§ **TASK**: In the material below, find the line with "Sampling event" and the line with "Thư viện Nakanoshima". Output exactly those two lines and all lines between them, leaving out pictures.

§ **SUPPLIED RECORDS**:
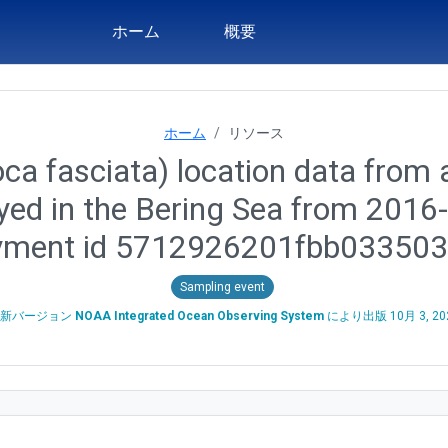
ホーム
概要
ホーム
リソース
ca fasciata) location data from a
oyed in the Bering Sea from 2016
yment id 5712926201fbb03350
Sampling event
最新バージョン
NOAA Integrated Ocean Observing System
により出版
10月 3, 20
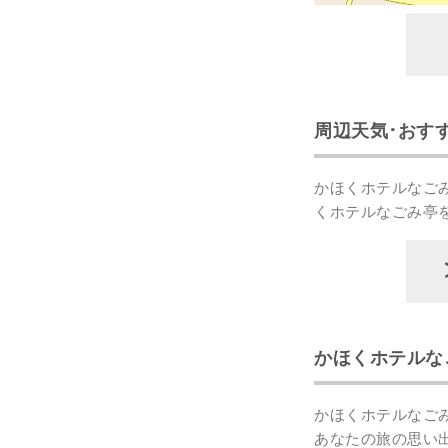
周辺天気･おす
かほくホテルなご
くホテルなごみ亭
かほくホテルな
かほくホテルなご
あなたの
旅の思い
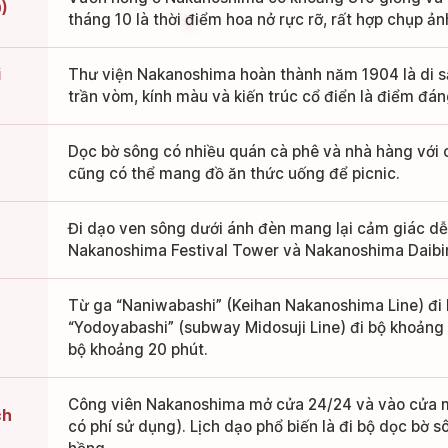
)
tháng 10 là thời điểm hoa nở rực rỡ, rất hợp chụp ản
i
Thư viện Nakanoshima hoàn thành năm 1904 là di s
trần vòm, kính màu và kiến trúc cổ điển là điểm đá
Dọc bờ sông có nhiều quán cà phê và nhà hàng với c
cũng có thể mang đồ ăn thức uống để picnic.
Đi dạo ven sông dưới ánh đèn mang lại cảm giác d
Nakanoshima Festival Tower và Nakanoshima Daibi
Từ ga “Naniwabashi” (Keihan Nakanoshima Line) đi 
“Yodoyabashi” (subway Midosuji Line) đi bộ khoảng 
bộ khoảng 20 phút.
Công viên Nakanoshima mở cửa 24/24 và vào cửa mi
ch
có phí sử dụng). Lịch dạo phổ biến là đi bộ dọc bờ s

§ **EXERCISE RESPONSE**:
Sampling event
最新バージョン
NOAA Integrated Ocean Observing System
により出版
10月 3, 20
周辺天気･おす
かほくホテルなご
くホテルなごみ亭
かほくホテルな
かほくホテルなご
あなたの
旅の思い
)
tháng 10 là thời điểm hoa nở rực rỡ, rất hợp chụp ản
i
Thư viện Nakanoshima hoàn thành năm 1904 là di s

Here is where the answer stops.